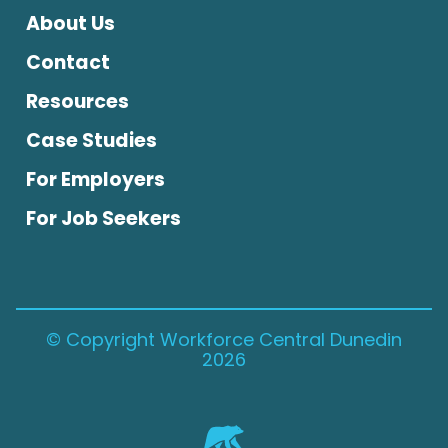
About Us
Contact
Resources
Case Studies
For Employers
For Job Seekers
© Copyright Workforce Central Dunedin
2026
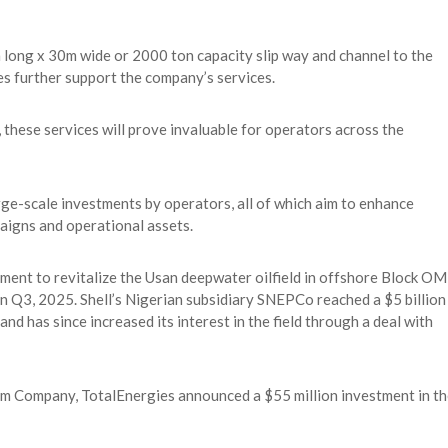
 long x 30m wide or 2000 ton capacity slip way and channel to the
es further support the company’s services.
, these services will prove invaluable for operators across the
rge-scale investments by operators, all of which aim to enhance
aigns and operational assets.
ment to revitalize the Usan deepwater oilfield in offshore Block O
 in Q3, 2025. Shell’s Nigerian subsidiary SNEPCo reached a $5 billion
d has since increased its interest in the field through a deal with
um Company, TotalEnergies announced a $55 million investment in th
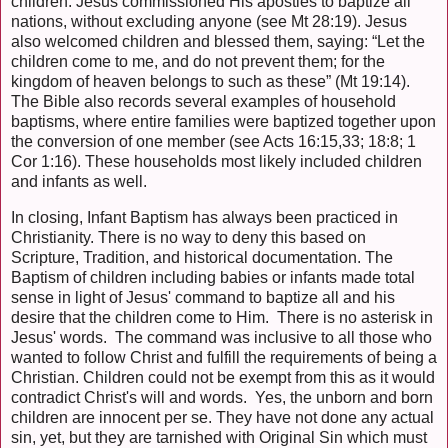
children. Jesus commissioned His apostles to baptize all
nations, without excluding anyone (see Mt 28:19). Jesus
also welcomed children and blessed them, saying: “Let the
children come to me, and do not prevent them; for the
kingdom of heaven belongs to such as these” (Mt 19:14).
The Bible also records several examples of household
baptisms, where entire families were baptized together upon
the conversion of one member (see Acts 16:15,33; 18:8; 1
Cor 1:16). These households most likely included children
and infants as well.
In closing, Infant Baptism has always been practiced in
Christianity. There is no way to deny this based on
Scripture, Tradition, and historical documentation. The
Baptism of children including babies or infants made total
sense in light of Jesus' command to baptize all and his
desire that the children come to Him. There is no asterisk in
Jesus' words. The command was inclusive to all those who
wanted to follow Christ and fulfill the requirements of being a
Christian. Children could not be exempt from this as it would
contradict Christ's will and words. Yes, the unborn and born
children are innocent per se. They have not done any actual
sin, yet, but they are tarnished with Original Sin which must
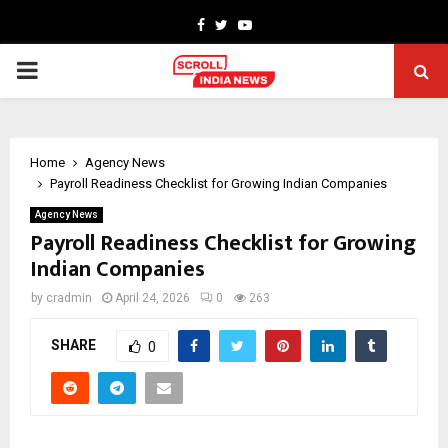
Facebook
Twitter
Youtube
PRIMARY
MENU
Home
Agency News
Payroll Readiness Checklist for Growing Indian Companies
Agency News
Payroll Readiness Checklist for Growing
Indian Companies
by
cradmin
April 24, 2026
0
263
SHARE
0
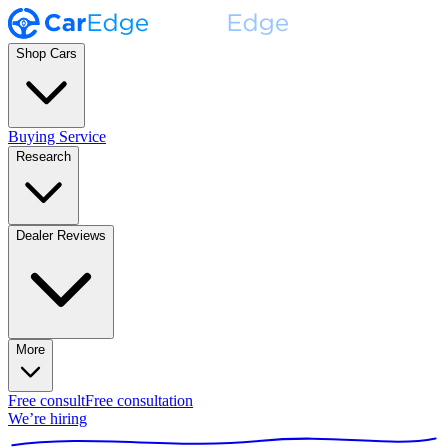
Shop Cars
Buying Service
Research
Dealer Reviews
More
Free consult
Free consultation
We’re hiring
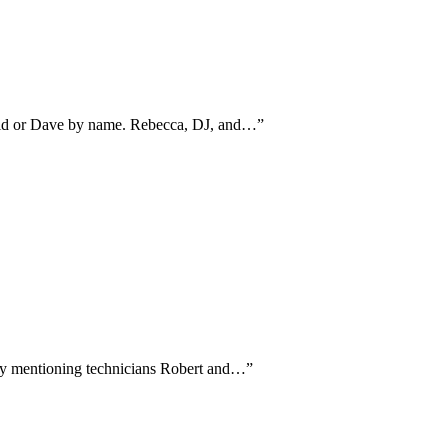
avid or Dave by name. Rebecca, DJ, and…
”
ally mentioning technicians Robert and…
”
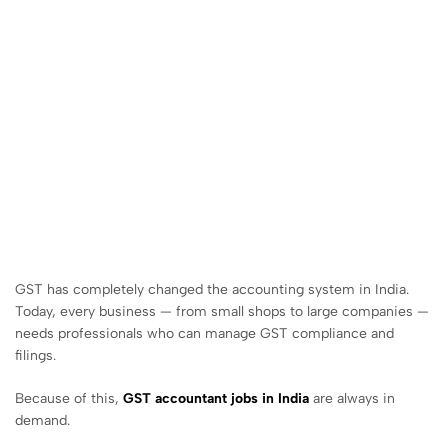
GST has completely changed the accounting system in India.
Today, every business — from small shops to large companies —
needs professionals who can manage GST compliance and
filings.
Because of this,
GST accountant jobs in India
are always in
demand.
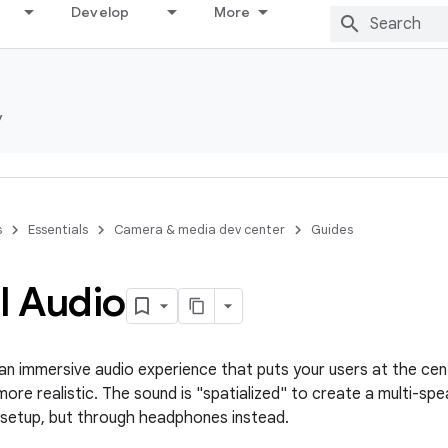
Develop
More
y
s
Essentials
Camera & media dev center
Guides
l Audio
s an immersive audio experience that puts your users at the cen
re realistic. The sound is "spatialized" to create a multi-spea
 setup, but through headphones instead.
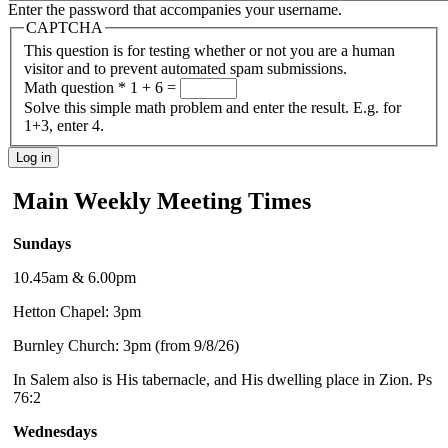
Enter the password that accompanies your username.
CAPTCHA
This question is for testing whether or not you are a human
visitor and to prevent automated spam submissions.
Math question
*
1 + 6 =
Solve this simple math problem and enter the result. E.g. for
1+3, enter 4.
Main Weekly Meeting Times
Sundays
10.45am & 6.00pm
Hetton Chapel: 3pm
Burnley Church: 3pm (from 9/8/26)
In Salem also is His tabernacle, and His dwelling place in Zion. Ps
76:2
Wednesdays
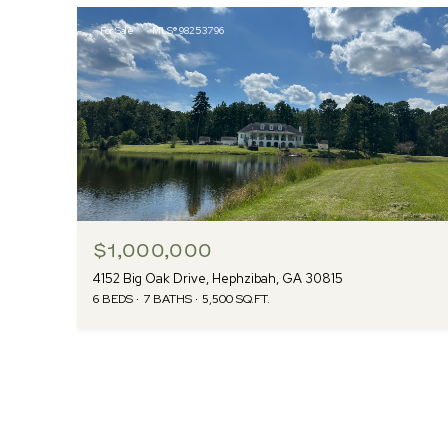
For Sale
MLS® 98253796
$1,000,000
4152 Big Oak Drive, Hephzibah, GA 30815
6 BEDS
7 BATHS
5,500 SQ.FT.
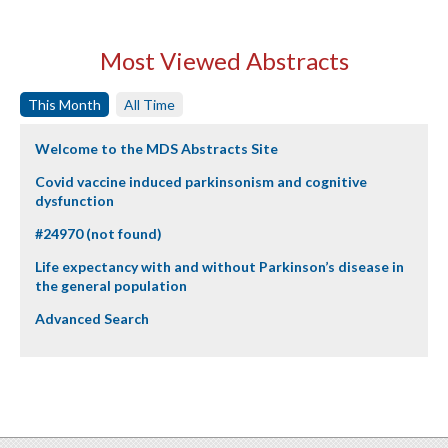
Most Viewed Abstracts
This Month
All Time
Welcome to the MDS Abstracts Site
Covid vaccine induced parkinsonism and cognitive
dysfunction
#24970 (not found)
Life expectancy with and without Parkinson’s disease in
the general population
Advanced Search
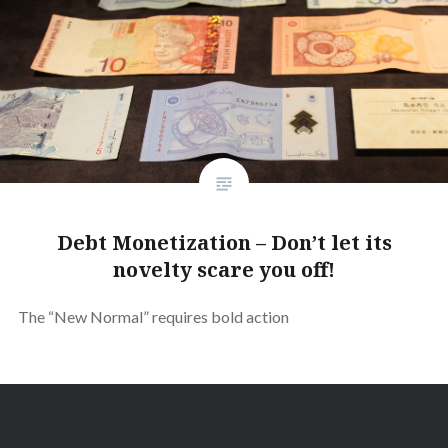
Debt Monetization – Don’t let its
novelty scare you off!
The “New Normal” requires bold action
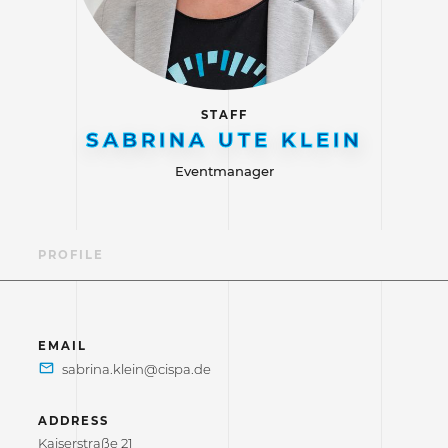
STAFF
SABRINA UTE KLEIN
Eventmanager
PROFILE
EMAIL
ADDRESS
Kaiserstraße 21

* * * *

Line by line, reproduce the material above exactly, leaving each picture out.

### Response box
About Us
Contact
Resources
Case Studies
For Employers
For Job Seekers
© Copyright Workforce Central Dunedin
2026
 long x 30m wide or 2000 ton capacity slip way and channel to the
es further support the company’s services.
, these services will prove invaluable for operators across the
rge-scale investments by operators, all of which aim to enhance
aigns and operational assets.
ment to revitalize the Usan deepwater oilfield in offshore Block O
 in Q3, 2025. Shell’s Nigerian subsidiary SNEPCo reached a $5 billion
d has since increased its interest in the field through a deal with
um Company, TotalEnergies announced a $55 million investment in th
children. Jesus commissioned His apostles to baptize all
nations, without excluding anyone (see Mt 28:19). Jesus
also welcomed children and blessed them, saying: “Let the
children come to me, and do not prevent them; for the
kingdom of heaven belongs to such as these” (Mt 19:14).
The Bible also records several examples of household
baptisms, where entire families were baptized together upon
the conversion of one member (see Acts 16:15,33; 18:8; 1
Cor 1:16). These households most likely included children
and infants as well.
In closing, Infant Baptism has always been practiced in
Christianity. There is no way to deny this based on
Scripture, Tradition, and historical documentation. The
Baptism of children including babies or infants made total
sense in light of Jesus' command to baptize all and his
desire that the children come to Him. There is no asterisk in
Jesus' words. The command was inclusive to all those who
wanted to follow Christ and fulfill the requirements of being a
Christian. Children could not be exempt from this as it would
contradict Christ's will and words. Yes, the unborn and born
children are innocent per se. They have not done any actual
sin, yet, but they are tarnished with Original Sin which must
Facebook
Twitter
Youtube
PRIMARY
MENU
Home
Agency News
Payroll Readiness Checklist for Growing Indian Companies
Agency News
Payroll Readiness Checklist for Growing
Indian Companies
by
cradmin
April 24, 2026
0
263
SHARE
0
Shop Cars
Buying Service
Research
Dealer Reviews
More
Free consult
Free consultation
We’re hiring
avid or Dave by name. Rebecca, DJ, and…
”
ally mentioning technicians Robert and…
”
GST has completely changed the accounting system in India.
Today, every business — from small shops to large companies —
needs professionals who can manage GST compliance and
filings.
Because of this,
GST accountant jobs in India
are always in
demand.
Develop
More
y
s
Essentials
Camera & media dev center
Guides
l Audio
s an immersive audio experience that puts your users at the cen
re realistic. The sound is "spatialized" to create a multi-spea
 setup, but through headphones instead.
Enter the password that accompanies your username.
CAPTCHA
This question is for testing whether or not you are a human
visitor and to prevent automated spam submissions.
Math question
*
1 + 6 =
Solve this simple math problem and enter the result. E.g. for
1+3, enter 4.
Main Weekly Meeting Times
Sundays
10.45am & 6.00pm
Hetton Chapel: 3pm
Burnley Church: 3pm (from 9/8/26)
In Salem also is His tabernacle, and His dwelling place in Zion. Ps
76:2
Wednesdays
For Sale
MLS® 98253796
$1,000,000
4152 Big Oak Drive, Hephzibah, GA 30815
6 BEDS
7 BATHS
5,500 SQ.FT.
Most Viewed Abstracts
This Month
All Time
Welcome to the MDS Abstracts Site
Covid vaccine induced parkinsonism and cognitive
dysfunction
#24970 (not found)
Life expectancy with and without Parkinson’s disease in
the general population
Advanced Search
Debt Monetization – Don’t let its
novelty scare you off!
The “New Normal” requires bold action
STAFF
SABRINA UTE KLEIN
Eventmanager
PROFILE
EMAIL
ADDRESS
Kaiserstraße 21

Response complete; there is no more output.